Your copy should contain exactly the lines from the start of the material through the line containing "Reklamačný formular", and no pictures.

■ Records shown:
______

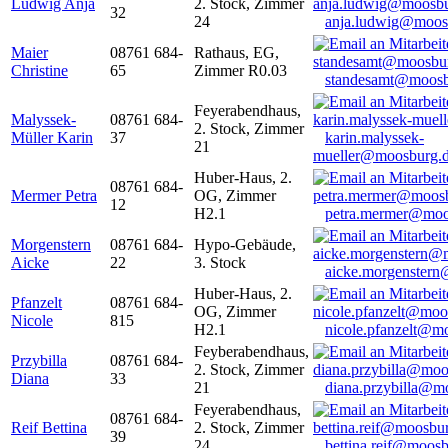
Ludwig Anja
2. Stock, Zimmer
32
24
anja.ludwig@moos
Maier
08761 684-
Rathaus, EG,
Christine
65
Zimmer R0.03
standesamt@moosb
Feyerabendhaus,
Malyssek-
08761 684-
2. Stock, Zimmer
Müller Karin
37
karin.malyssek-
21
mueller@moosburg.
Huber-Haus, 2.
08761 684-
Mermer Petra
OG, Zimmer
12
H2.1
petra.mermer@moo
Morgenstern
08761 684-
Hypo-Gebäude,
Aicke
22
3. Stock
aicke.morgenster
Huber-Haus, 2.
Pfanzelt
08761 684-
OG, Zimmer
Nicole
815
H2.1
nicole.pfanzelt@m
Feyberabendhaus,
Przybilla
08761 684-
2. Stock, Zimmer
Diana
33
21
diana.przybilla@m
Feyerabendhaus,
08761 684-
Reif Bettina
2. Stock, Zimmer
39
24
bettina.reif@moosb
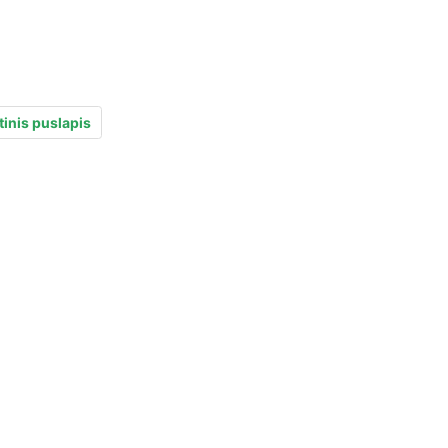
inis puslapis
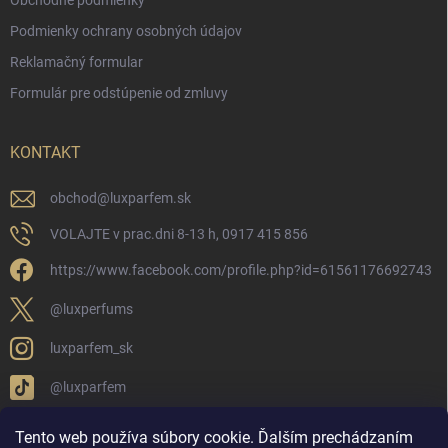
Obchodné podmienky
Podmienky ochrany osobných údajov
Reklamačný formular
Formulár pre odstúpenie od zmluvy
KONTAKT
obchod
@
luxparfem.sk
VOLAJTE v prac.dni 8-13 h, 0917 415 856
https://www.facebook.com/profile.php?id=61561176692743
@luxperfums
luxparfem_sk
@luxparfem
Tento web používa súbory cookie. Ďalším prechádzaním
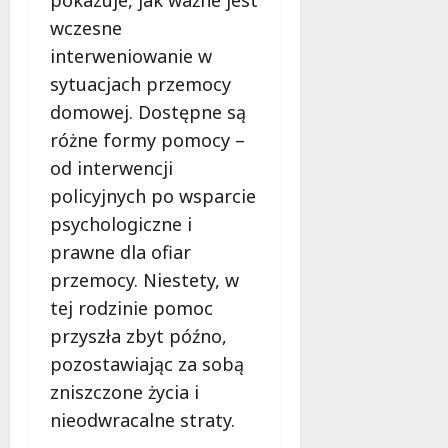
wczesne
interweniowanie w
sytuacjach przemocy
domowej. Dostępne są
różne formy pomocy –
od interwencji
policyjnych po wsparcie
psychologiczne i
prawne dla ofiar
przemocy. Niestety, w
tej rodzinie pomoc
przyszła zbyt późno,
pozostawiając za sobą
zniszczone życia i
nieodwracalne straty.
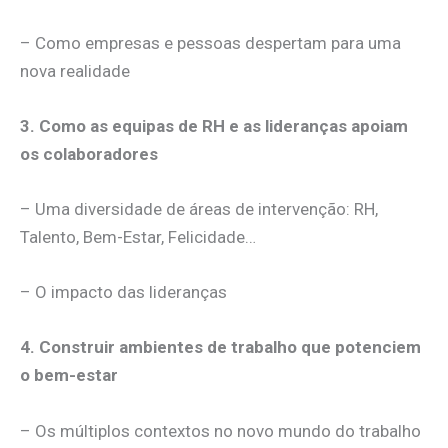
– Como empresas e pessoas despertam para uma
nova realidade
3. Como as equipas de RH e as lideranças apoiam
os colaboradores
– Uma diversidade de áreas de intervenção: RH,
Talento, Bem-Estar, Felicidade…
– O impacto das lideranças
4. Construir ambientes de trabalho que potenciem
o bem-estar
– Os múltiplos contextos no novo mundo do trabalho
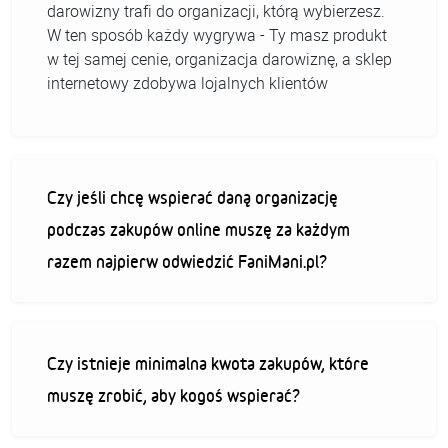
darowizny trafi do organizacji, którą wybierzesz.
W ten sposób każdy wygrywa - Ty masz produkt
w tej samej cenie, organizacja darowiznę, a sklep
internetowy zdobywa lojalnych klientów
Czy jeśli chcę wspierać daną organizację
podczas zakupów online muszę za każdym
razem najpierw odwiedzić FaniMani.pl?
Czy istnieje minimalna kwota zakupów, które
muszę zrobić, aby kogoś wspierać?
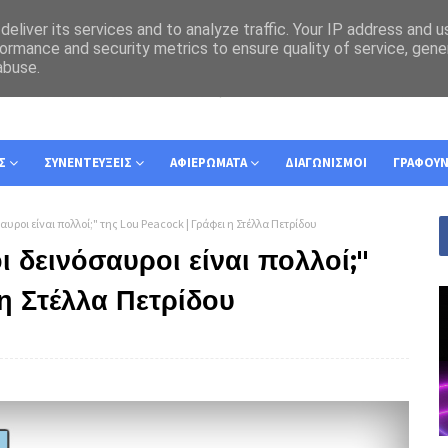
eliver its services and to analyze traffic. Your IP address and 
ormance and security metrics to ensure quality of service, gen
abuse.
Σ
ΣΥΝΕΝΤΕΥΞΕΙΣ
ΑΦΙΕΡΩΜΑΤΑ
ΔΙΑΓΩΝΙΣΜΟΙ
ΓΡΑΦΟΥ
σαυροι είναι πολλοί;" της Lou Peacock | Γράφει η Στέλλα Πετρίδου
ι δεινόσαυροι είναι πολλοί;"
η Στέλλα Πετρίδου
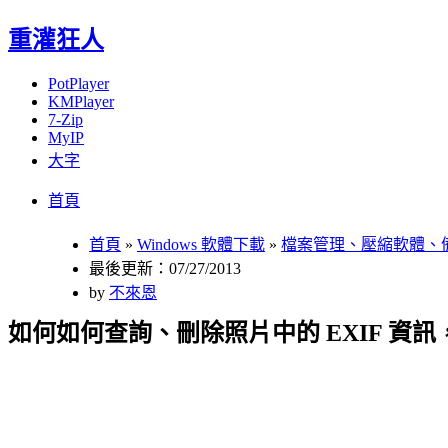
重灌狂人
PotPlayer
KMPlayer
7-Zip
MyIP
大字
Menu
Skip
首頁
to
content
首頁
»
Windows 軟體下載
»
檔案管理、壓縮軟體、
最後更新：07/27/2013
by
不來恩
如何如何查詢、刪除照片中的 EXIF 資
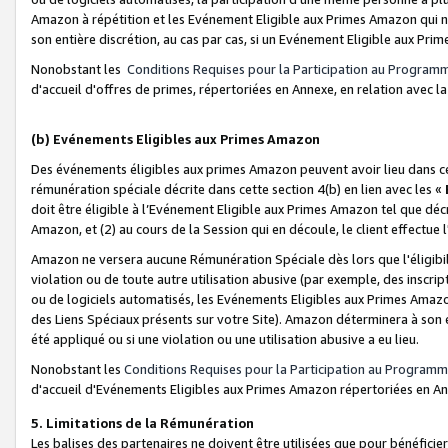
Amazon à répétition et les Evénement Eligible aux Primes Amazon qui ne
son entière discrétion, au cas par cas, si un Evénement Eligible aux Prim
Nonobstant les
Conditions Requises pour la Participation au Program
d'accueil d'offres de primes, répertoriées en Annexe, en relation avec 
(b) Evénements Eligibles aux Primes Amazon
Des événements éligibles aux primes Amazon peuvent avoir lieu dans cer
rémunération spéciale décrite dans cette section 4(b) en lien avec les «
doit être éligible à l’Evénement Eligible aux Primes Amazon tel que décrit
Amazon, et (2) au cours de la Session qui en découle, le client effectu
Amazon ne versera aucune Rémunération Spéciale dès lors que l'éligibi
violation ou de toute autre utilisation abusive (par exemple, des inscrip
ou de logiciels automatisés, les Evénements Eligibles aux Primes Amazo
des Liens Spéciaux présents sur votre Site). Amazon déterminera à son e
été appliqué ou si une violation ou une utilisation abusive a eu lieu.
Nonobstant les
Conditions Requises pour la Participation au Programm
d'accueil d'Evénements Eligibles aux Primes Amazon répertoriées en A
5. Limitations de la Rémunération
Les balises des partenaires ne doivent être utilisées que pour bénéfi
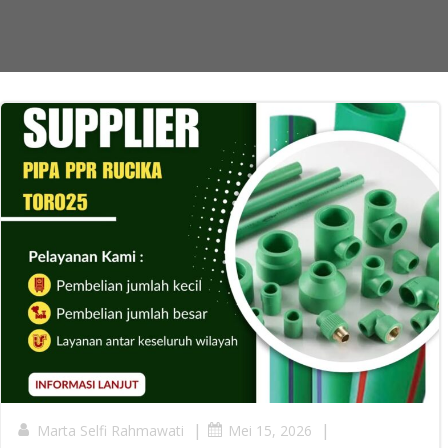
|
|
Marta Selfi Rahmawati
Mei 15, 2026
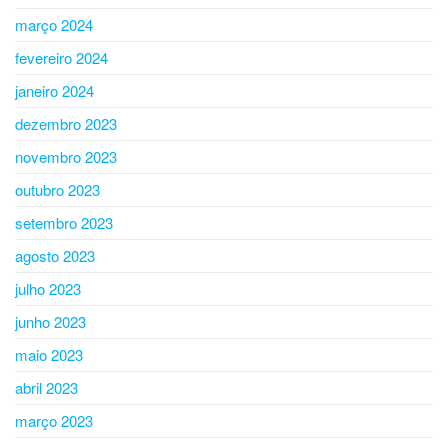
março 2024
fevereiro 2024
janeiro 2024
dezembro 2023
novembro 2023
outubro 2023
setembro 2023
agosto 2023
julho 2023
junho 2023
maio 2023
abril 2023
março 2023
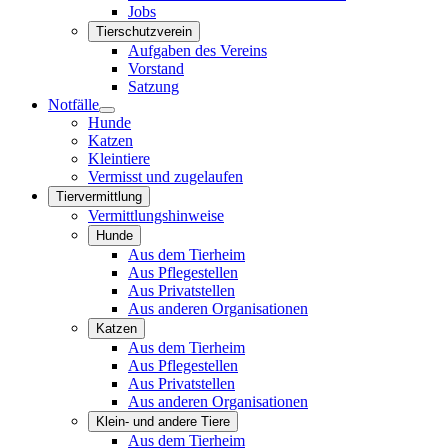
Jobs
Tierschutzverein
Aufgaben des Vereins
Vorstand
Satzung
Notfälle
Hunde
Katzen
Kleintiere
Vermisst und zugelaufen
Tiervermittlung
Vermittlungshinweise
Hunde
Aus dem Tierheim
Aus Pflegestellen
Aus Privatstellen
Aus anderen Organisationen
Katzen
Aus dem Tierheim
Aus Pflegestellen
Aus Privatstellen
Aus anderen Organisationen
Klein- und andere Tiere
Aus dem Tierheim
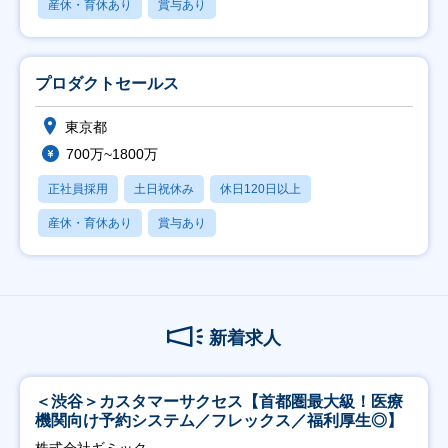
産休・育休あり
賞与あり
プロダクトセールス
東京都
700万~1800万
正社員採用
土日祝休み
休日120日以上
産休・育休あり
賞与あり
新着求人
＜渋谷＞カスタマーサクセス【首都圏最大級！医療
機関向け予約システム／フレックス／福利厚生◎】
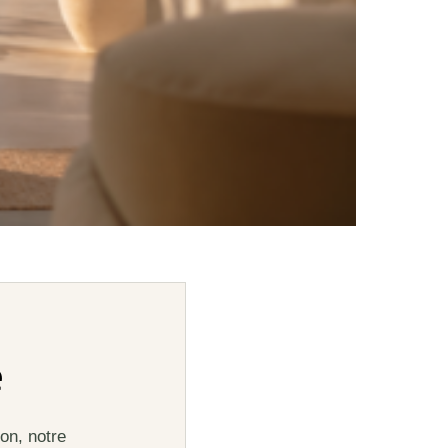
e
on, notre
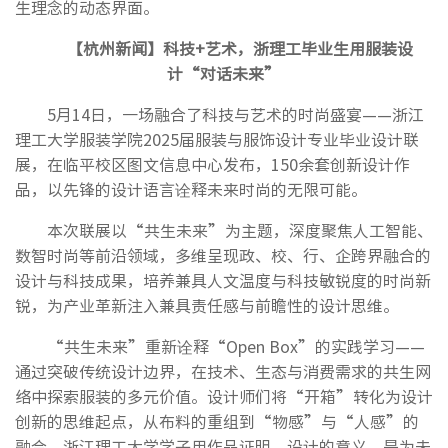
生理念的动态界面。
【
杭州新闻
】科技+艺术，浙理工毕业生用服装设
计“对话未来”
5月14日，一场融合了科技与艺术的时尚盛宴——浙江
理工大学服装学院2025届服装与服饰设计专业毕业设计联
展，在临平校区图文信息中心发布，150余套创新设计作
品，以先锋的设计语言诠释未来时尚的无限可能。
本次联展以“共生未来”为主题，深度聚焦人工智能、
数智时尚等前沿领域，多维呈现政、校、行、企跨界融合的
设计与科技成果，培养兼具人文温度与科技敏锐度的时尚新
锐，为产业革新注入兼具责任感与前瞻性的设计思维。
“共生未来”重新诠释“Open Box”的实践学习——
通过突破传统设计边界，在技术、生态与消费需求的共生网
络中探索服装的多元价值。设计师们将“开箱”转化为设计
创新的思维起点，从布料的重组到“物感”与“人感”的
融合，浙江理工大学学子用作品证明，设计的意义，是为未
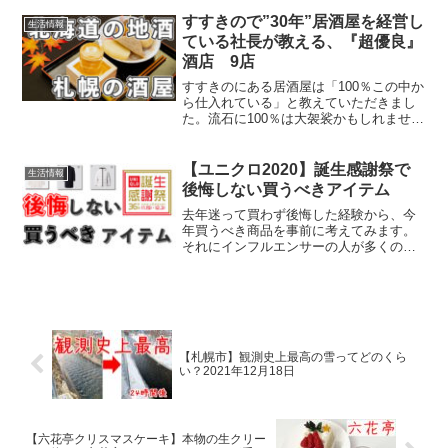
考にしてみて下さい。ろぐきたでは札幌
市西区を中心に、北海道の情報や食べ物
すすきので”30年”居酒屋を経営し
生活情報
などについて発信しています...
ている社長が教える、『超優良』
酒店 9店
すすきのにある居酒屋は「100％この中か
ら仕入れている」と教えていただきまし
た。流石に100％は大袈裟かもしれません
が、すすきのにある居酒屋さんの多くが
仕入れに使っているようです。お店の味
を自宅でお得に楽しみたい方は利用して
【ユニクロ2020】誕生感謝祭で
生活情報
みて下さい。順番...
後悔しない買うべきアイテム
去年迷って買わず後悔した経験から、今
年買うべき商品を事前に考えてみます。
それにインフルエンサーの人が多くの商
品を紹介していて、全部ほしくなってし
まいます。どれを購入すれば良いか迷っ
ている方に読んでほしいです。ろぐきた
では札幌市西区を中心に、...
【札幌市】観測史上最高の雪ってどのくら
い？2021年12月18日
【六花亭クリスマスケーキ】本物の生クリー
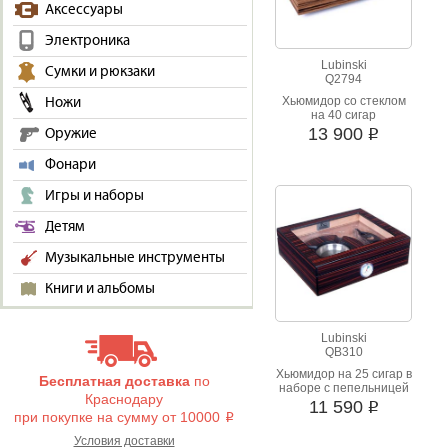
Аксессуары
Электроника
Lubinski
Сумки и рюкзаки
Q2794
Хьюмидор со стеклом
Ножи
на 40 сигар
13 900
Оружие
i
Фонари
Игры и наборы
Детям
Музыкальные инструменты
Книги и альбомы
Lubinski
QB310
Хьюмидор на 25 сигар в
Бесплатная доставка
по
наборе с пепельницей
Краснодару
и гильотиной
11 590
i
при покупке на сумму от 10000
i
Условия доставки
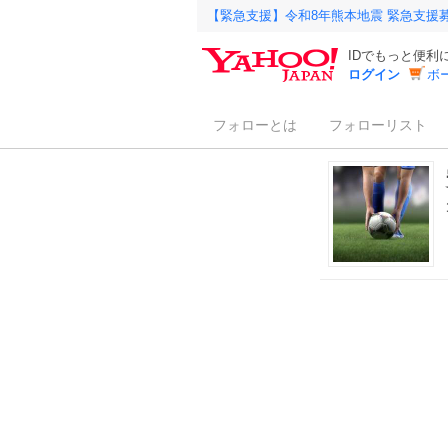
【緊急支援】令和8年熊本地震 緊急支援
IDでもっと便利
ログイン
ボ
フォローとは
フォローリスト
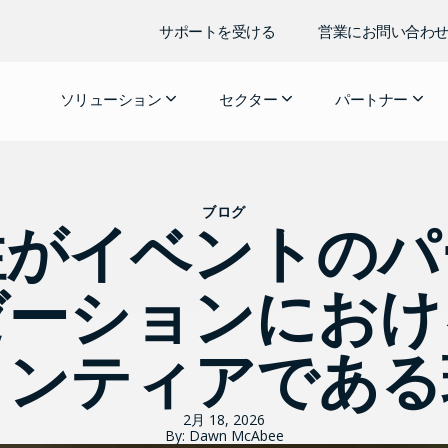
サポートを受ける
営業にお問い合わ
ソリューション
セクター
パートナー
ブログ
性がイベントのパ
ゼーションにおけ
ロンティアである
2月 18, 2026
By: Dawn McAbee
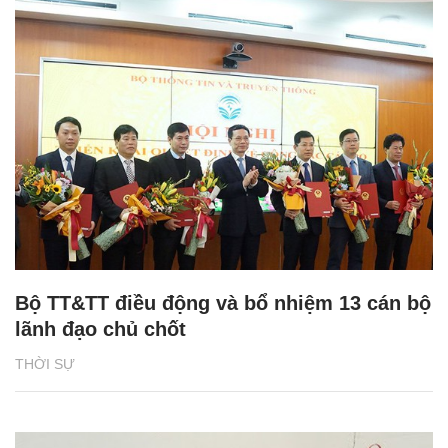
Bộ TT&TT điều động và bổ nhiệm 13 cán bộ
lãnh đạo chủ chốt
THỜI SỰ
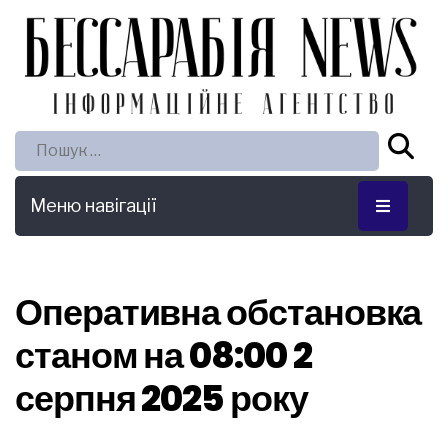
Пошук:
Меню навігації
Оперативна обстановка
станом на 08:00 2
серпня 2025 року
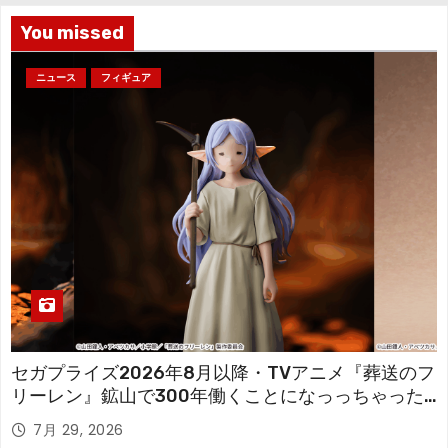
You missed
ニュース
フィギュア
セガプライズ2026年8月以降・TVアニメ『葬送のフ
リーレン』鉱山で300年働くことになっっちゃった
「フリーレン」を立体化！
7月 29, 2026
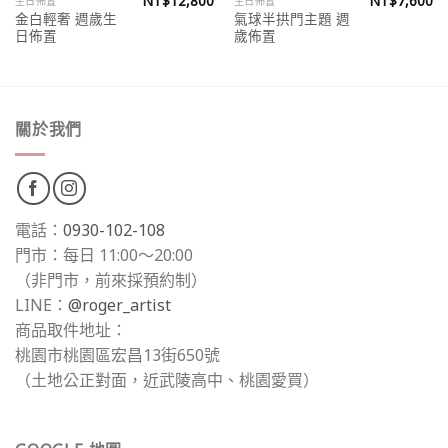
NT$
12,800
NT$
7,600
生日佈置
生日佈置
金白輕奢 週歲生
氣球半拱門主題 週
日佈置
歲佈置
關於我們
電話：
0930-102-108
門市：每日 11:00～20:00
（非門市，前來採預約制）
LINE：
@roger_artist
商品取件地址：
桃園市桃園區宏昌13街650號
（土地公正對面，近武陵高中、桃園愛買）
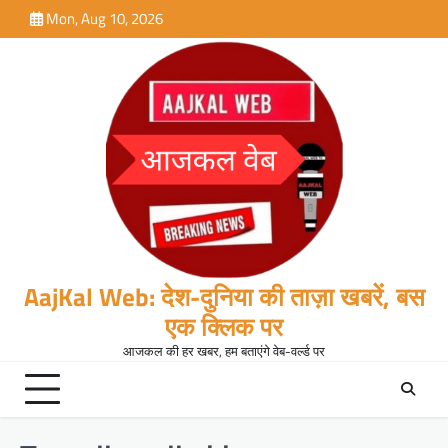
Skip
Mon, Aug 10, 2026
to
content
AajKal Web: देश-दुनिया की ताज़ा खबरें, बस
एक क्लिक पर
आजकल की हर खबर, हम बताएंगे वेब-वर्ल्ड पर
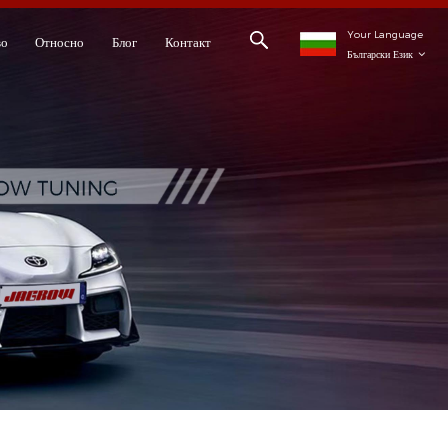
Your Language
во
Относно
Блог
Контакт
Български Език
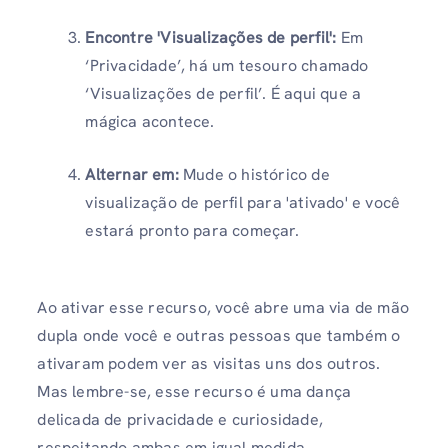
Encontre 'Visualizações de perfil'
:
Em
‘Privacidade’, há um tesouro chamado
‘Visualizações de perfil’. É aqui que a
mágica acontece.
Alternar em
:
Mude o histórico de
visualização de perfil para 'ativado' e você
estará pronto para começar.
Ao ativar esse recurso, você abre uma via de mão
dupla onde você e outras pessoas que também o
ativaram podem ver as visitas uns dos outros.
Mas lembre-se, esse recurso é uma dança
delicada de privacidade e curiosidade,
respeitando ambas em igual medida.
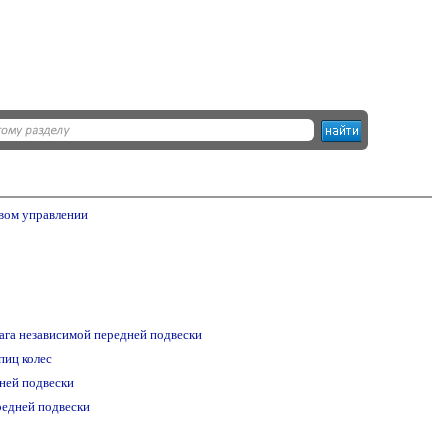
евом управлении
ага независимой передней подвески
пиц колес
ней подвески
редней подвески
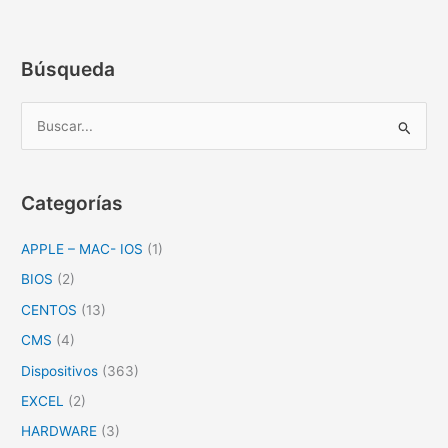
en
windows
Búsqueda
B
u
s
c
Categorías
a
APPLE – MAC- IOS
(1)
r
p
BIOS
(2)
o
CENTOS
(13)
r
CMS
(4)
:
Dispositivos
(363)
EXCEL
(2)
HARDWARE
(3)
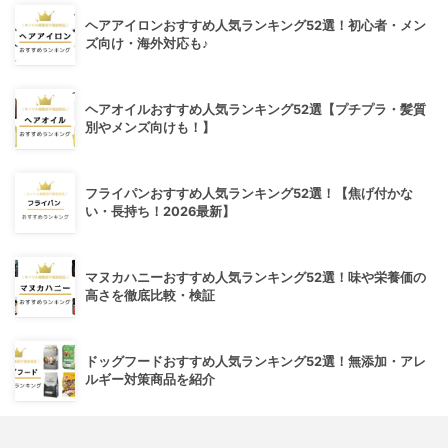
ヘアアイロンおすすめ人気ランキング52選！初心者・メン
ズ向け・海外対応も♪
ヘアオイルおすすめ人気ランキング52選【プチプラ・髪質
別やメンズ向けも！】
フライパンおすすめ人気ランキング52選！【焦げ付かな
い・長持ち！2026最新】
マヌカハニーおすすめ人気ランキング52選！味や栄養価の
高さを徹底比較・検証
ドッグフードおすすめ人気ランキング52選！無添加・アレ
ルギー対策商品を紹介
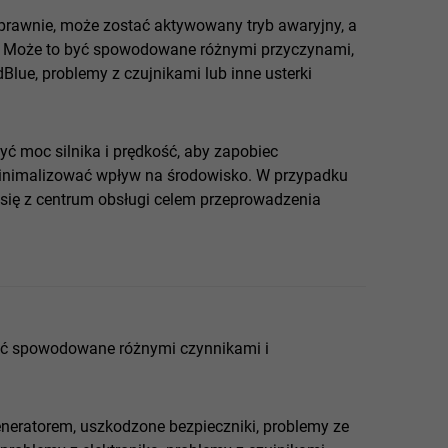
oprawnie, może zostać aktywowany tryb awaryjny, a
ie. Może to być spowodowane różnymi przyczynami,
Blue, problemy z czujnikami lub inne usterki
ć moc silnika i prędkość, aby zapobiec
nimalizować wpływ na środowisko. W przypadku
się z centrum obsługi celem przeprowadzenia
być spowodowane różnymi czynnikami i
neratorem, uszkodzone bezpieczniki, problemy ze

______

■ Result for this task:
Ludwig Anja
2. Stock, Zimmer
32
24
anja.ludwig@moos
Maier
08761 684-
Rathaus, EG,
Christine
65
Zimmer R0.03
standesamt@moosb
Feyerabendhaus,
Malyssek-
08761 684-
2. Stock, Zimmer
Müller Karin
37
karin.malyssek-
21
mueller@moosburg.
Huber-Haus, 2.
08761 684-
Mermer Petra
OG, Zimmer
12
H2.1
petra.mermer@moo
Morgenstern
08761 684-
Hypo-Gebäude,
Aicke
22
3. Stock
aicke.morgenster
Huber-Haus, 2.
Pfanzelt
08761 684-
OG, Zimmer
Nicole
815
H2.1
nicole.pfanzelt@m
Feyberabendhaus,
Przybilla
08761 684-
2. Stock, Zimmer
Diana
33
21
diana.przybilla@m
Feyerabendhaus,
08761 684-
Reif Bettina
2. Stock, Zimmer
39
24
bettina.reif@moosb
inis puslapis
Obchodné podmienky
Podmienky ochrany osobných údajov
Reklamačný formular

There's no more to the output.